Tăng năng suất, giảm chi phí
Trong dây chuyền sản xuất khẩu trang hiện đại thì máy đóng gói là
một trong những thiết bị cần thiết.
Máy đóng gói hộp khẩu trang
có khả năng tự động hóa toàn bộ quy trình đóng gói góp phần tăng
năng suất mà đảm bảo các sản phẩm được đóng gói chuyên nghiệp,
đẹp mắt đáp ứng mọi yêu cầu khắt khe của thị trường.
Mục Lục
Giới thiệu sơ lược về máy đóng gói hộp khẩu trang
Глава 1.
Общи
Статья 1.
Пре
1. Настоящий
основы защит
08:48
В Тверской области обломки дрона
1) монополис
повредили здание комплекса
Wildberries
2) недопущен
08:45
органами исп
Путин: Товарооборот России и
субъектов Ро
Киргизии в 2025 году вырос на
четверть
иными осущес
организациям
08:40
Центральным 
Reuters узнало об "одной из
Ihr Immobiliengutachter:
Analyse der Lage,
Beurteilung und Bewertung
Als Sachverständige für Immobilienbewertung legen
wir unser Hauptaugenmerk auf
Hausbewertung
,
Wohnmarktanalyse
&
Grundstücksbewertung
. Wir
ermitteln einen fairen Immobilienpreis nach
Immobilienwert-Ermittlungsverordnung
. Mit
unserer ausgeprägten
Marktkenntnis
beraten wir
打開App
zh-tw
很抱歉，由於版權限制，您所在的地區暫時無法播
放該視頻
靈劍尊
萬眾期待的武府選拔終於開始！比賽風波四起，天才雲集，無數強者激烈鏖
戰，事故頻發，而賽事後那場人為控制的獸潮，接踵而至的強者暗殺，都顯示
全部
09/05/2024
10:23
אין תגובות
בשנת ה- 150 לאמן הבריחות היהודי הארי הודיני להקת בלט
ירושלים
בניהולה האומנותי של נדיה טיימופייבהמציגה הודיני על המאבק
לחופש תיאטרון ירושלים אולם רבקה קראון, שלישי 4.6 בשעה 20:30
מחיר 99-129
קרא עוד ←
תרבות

## TASK DETAILS
Verbatim and in full, return the listing above.

## SOLUTION BELOW
Tăng năng suất, giảm chi phí
Trong dây chuyền sản xuất khẩu trang hiện đại thì máy đóng gói là
một trong những thiết bị cần thiết.
Máy đóng gói hộp khẩu trang
có khả năng tự động hóa toàn bộ quy trình đóng gói góp phần tăng
năng suất mà đảm bảo các sản phẩm được đóng gói chuyên nghiệp,
đẹp mắt đáp ứng mọi yêu cầu khắt khe của thị trường.
Mục Lục
Giới thiệu sơ lược về máy đóng gói hộp khẩu trang
Глава 1.
Общи
Статья 1.
Пре
1. Настоящий
основы защит
08:48
В Тверской области обломки дрона
1) монополис
повредили здание комплекса
Wildberries
2) недопущен
08:45
органами исп
Путин: Товарооборот России и
субъектов Ро
Киргизии в 2025 году вырос на
четверть
иными осущес
организациям
08:40
Центральным 
Reuters узнало об "одной из
Ihr Immobiliengutachter:
Analyse der Lage,
Beurteilung und Bewertung
Als Sachverständige für Immobilienbewertung legen
wir unser Hauptaugenmerk auf
Hausbewertung
,
Wohnmarktanalyse
&
Grundstücksbewertung
. Wir
ermitteln einen fairen Immobilienpreis nach
Immobilienwert-Ermittlungsverordnung
. Mit
unserer ausgeprägten
Marktkenntnis
beraten wir
打開App
zh-tw
很抱歉，由於版權限制，您所在的地區暫時無法播
放該視頻
靈劍尊
萬眾期待的武府選拔終於開始！比賽風波四起，天才雲集，無數強者激烈鏖
戰，事故頻發，而賽事後那場人為控制的獸潮，接踵而至的強者暗殺，都顯示
全部
09/05/2024
10:23
אין תגובות
בשנת ה- 150 לאמן הבריחות היהודי הארי הודיני להקת בלט
ירושלים
בניהולה האומנותי של נדיה טיימופייבהמציגה הודיני על המאבק
לחופש תיאטרון ירושלים אולם רבקה קראון, שלישי 4.6 בשעה 20:30
מחיר 99-129
קרא עוד ←
תרבות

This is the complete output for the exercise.